When you have gone through the records below, state only how many lines include the word "Policy".

(Beginning of Available records)

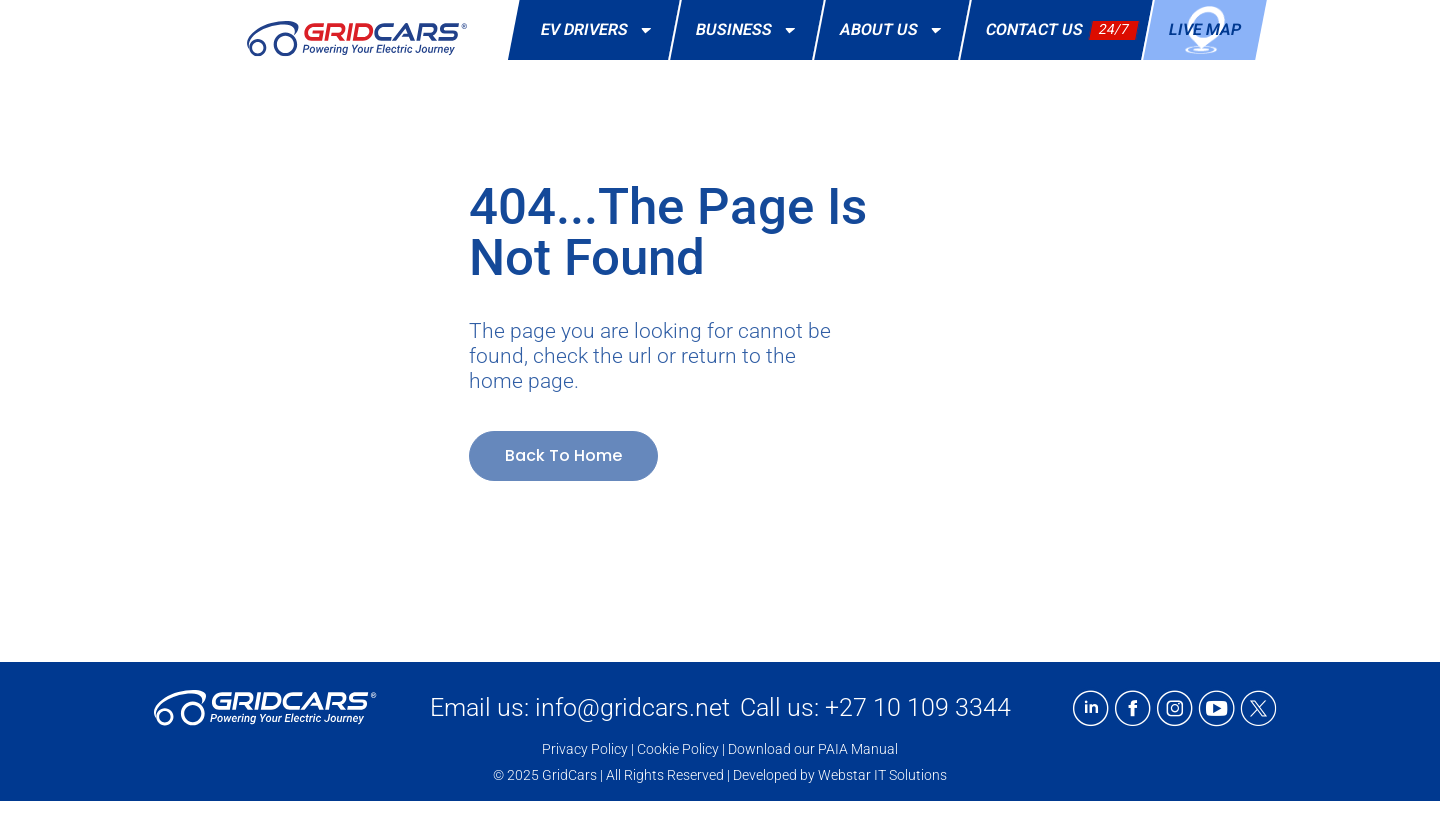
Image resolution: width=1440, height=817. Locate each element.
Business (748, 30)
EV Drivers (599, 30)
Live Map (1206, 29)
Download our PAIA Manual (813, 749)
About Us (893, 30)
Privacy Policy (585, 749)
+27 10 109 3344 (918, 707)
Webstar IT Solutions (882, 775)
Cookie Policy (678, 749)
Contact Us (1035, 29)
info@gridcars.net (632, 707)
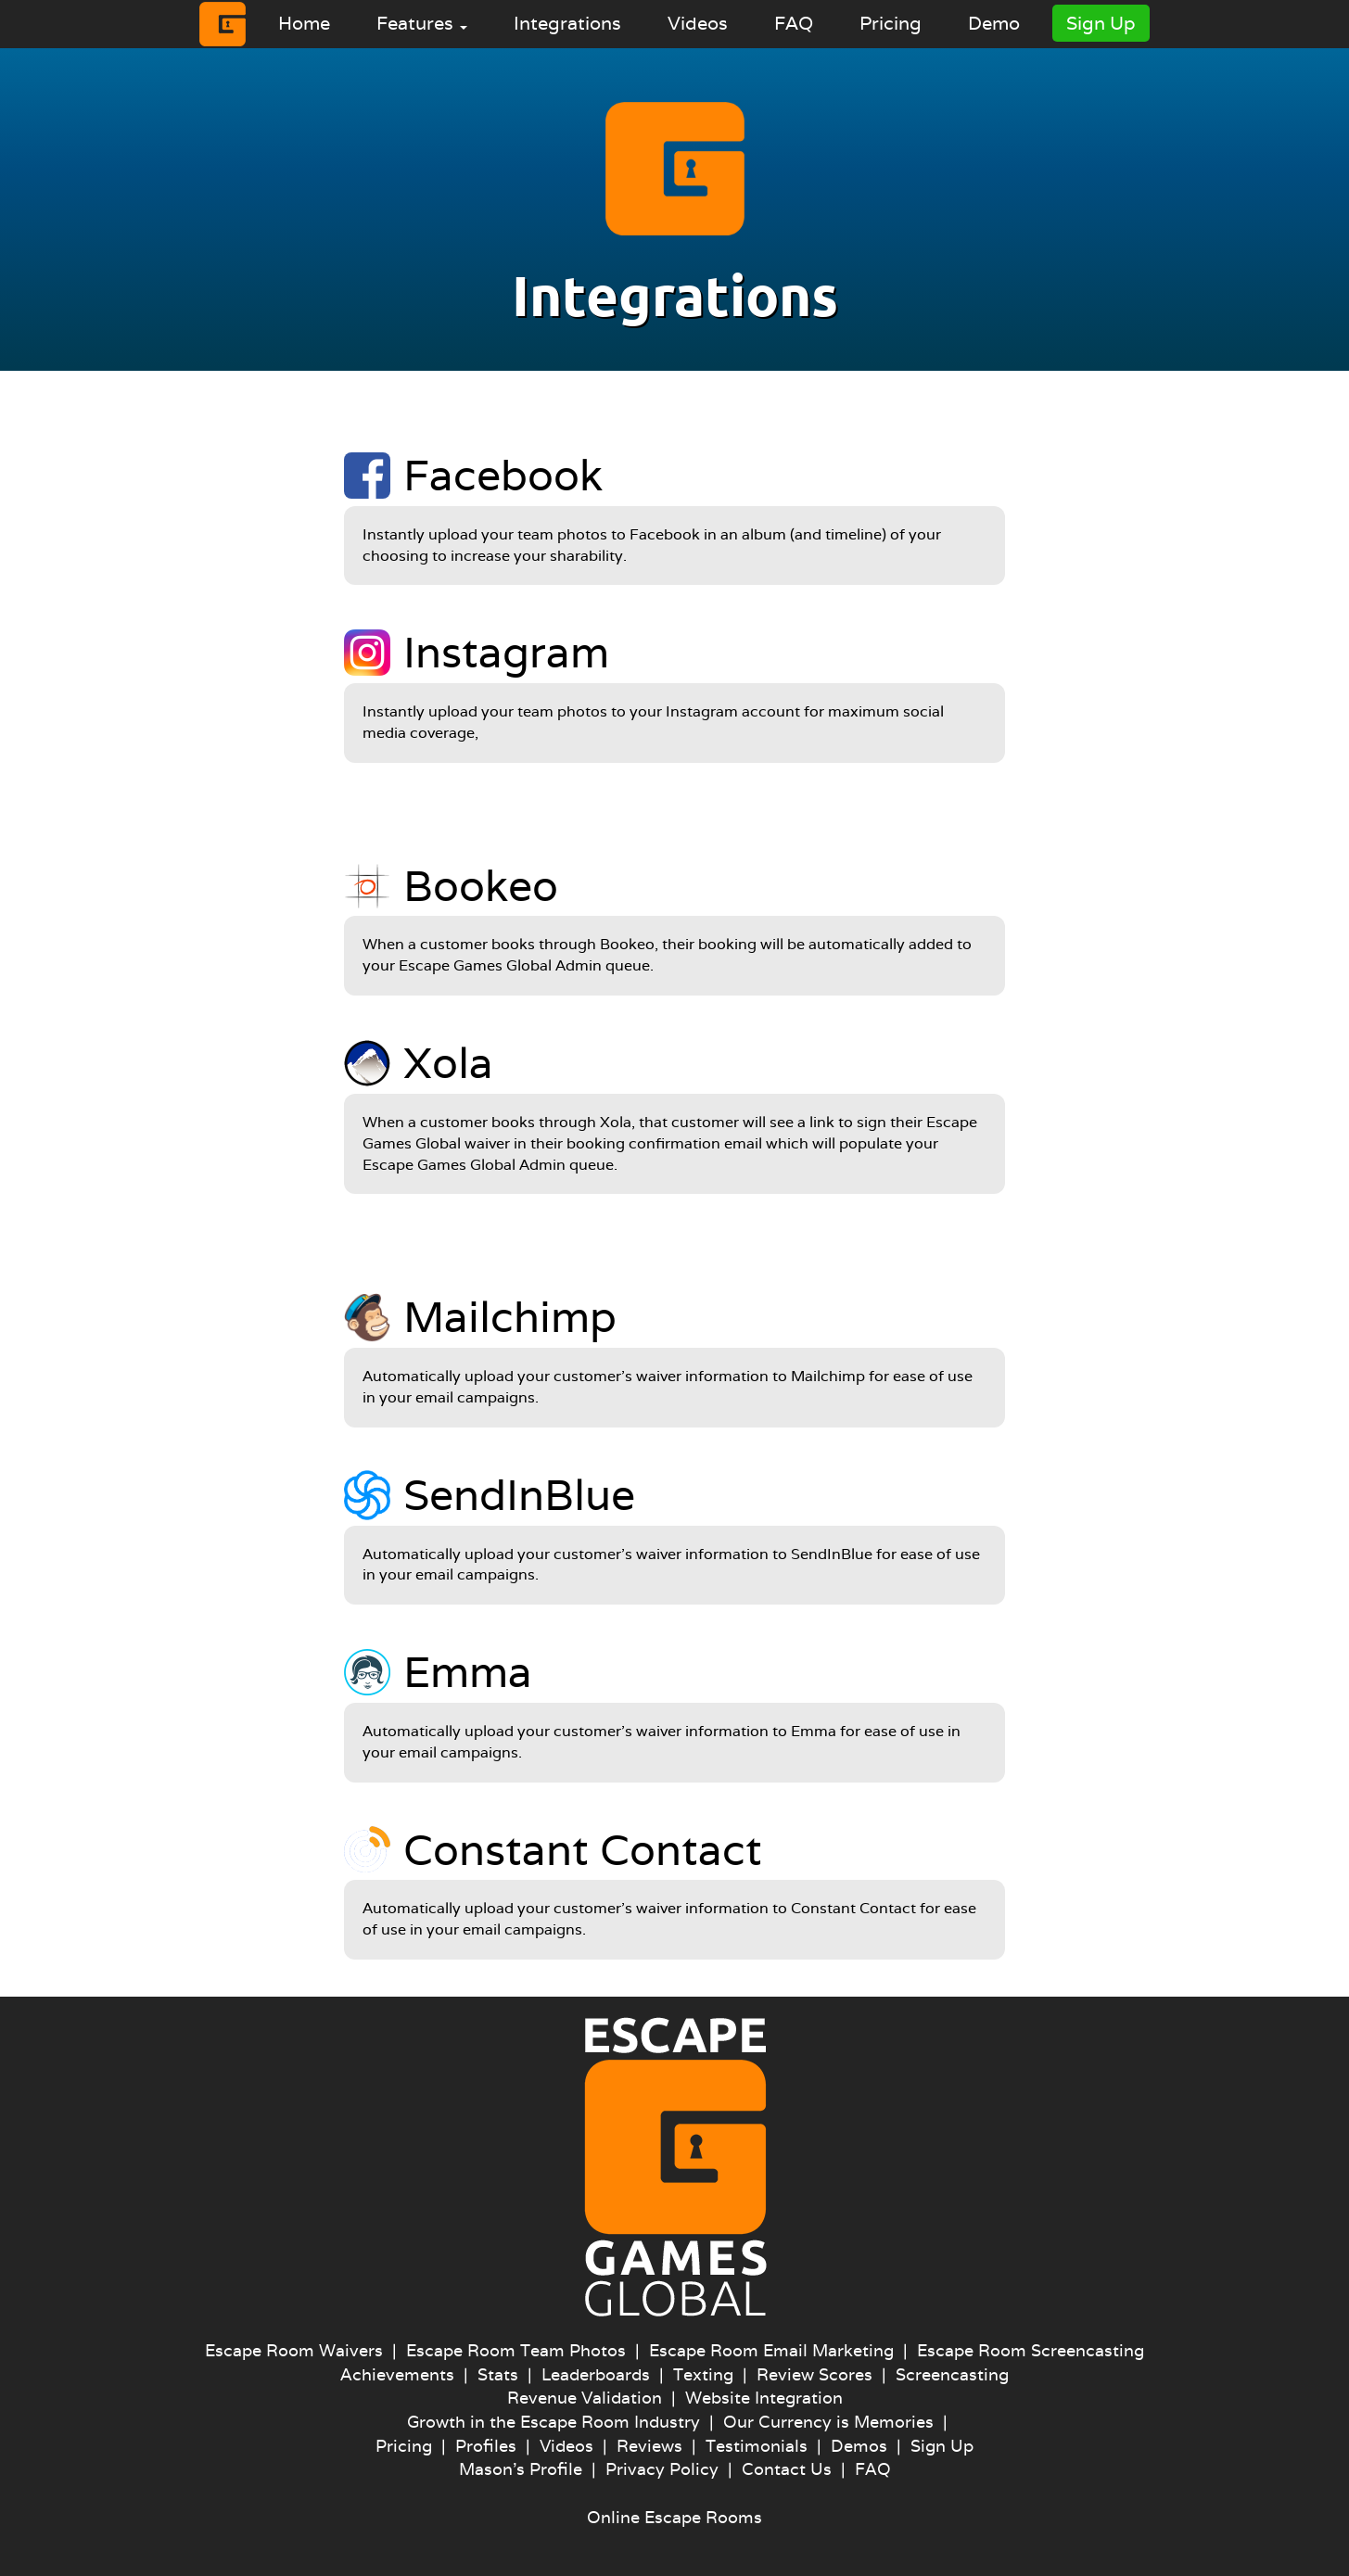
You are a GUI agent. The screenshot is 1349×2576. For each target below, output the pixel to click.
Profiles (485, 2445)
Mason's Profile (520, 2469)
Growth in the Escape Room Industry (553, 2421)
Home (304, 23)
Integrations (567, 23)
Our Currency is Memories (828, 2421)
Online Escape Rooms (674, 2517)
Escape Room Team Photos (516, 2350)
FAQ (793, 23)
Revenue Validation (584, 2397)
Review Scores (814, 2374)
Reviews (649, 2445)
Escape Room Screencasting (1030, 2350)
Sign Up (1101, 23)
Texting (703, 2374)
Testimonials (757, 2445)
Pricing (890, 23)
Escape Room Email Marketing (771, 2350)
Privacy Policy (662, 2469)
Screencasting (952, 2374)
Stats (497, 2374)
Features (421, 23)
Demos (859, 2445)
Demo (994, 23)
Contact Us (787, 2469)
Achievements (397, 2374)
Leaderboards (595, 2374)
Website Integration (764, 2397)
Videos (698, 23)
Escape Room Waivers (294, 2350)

(End of Available records)

Answer to this exercise >> 3